PhD (African American Studies), Northwestern University
MA (American Studies), Purdue University
BA (Africana Studies and Human Rights), Barnard College
Visiting Assistant Professor of English
PhD (African American Studies), Northwestern University
MA (American Studies), Purdue University
BA (Africana Studies and Human Rights), Barnard College
Black diasporic literature, culture, and intellectual history, postcolonial literature and theory, Black feminist studies, gender and sexuality studies, girlhood studies
My research and teaching foregrounds how Black writers across the diaspora develop complex and nuanced critiques of Black relationality. While my primary area of research is twentieth century Ghanaian and African American literature, my interests also encompass Black Studies, African Studies, 19th Century African American Literature, Feminist Theory, Young Adult Literature, and Childhood Studies. My current project examines how Efua Theodora Sutherland, Maya Angelou, Ama Ata Aidoo, James Baldwin, and Toni Morrison have used Black friendship to question and rework theories of race, gender, and intimacy through figurations of Black girlhood. I argue that amidst entanglements in decolonial, Pan-African, and anti-racist projects, these authors saw friendship as a way to renegotiate the terms of being together.

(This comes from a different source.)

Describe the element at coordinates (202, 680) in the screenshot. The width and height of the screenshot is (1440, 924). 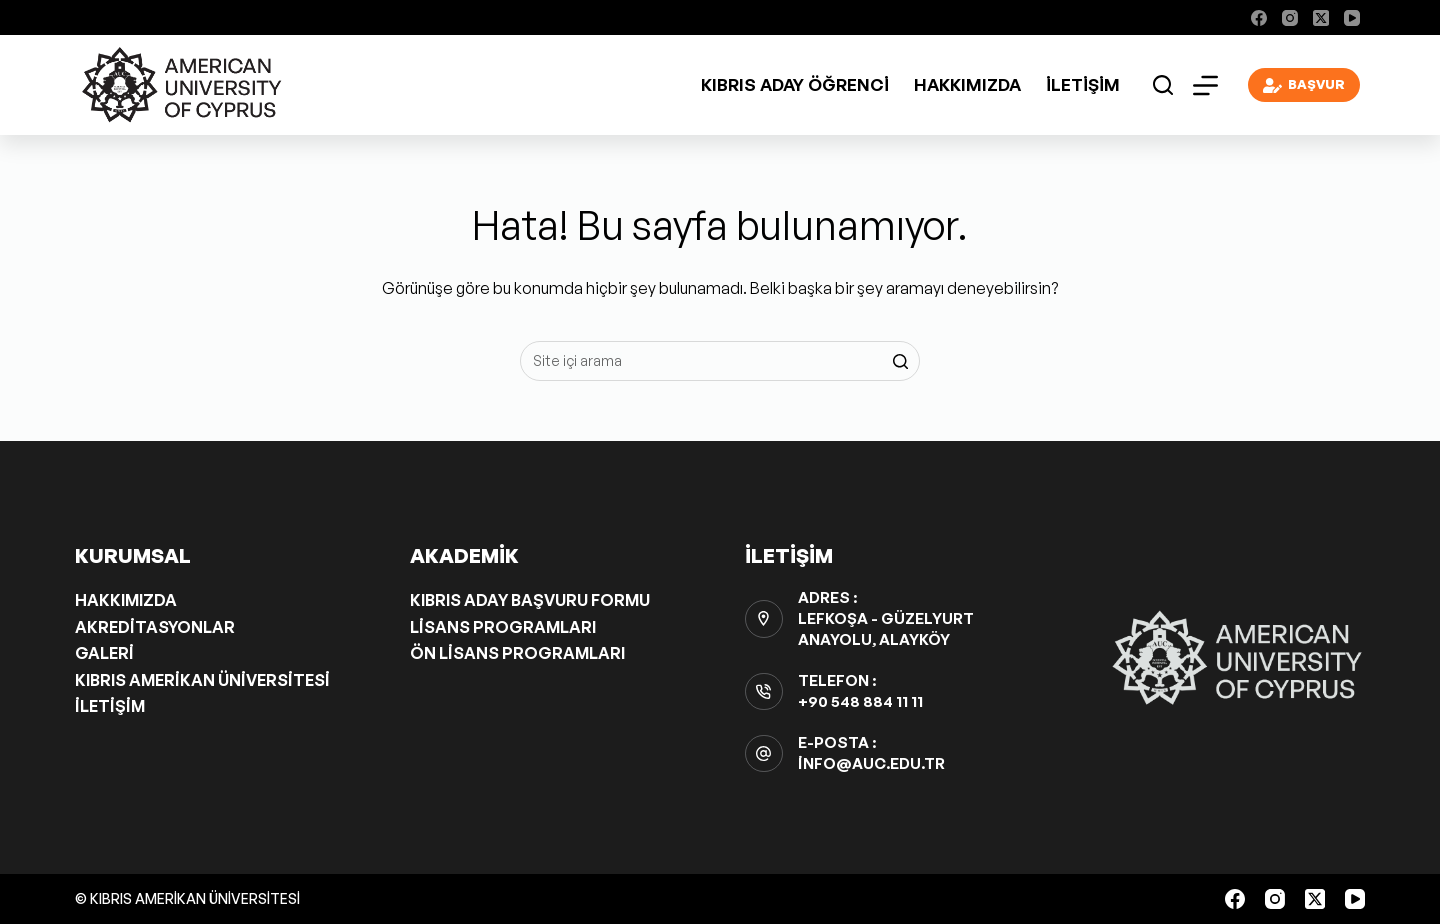
I see `Kıbrıs Amerikan Üniversitesi` at that location.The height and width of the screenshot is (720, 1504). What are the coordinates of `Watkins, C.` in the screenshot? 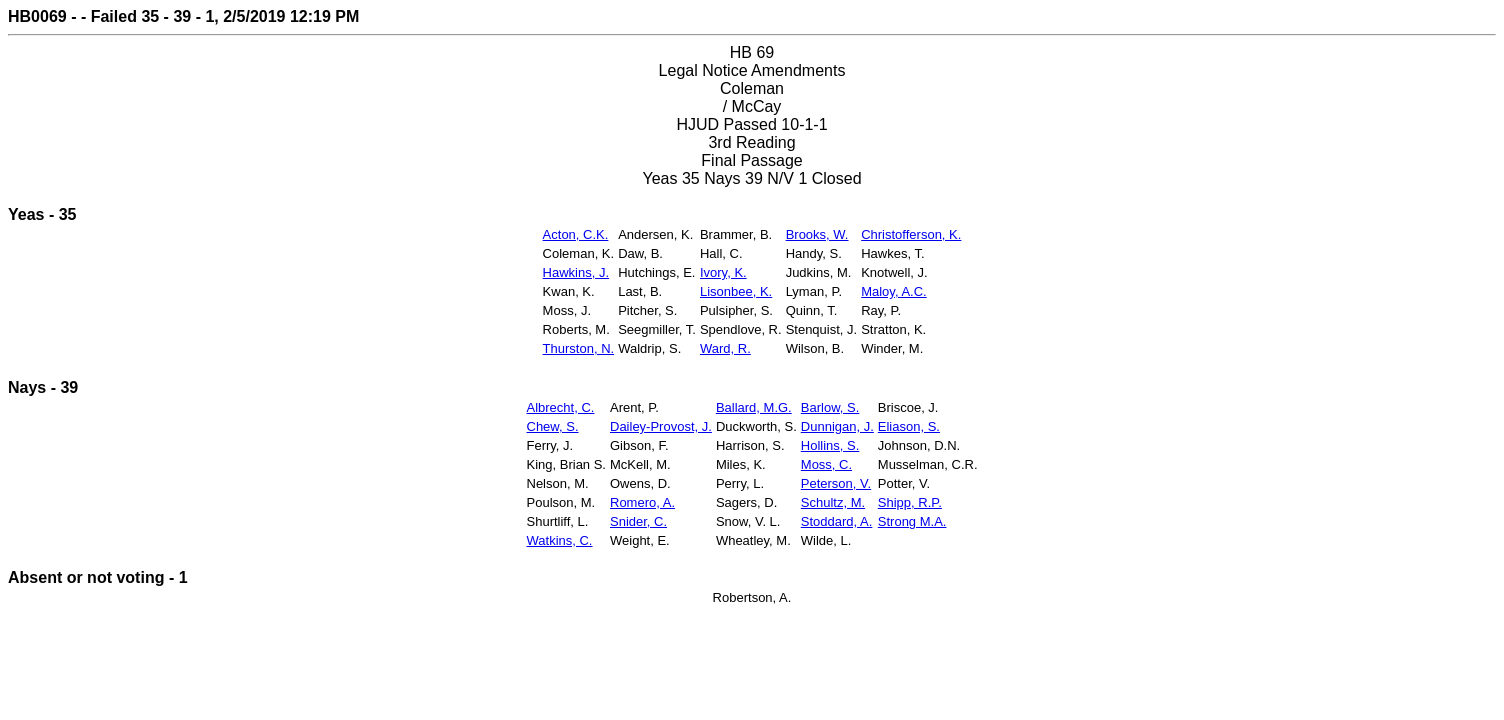 It's located at (560, 540).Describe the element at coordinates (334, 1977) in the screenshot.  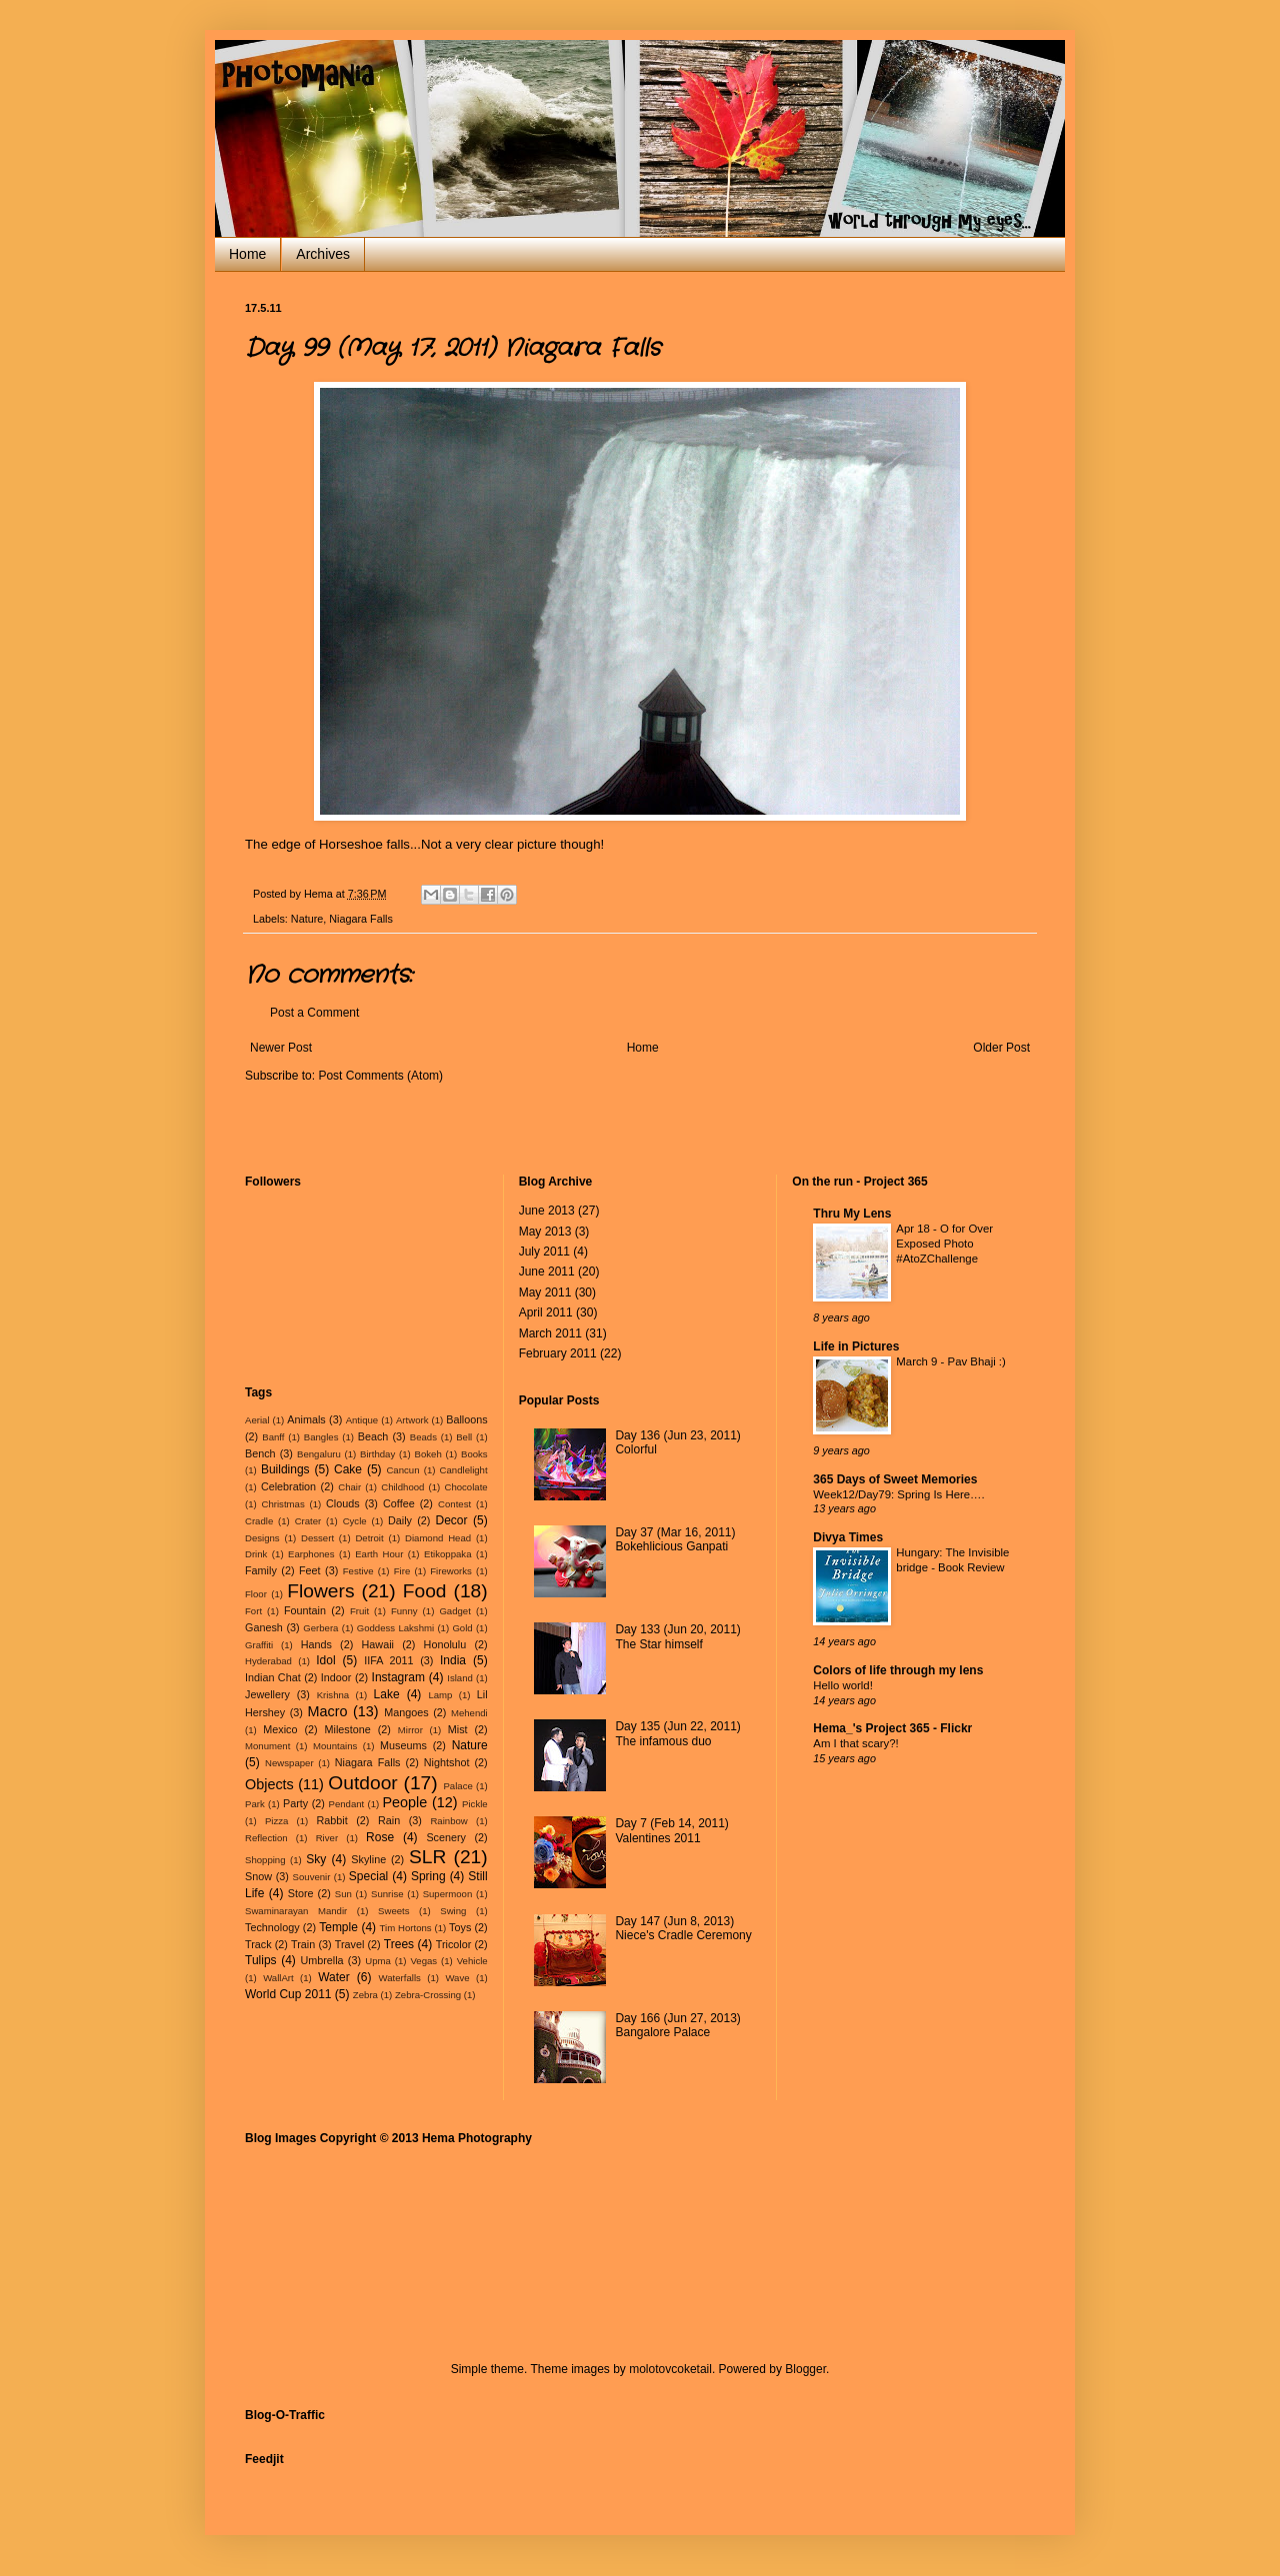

Situated within Black Diaspora Literary Studies, my pedagogy engages with textual analysis and literary and cultural production to make the classroom a bridge between critical and emotional engagement. My students explore how different subjectivities, genres, and varied geographical locations culminate to critique and reimagine histories and futurities. Working with youth organizations such as the Chicago Freedom School, Lee and Low Books, and the Akoma Institute, a pop-up school for Afro-Indigenous girls in Brazil, I am committed to relationship building as a political commitment and intellectual practice.
My research has been supported by the Alumnae Association of Barnard College, the Buffet Institute for Global Affairs, the Andrew W. Mellon Foundation, the Social Science Research Council.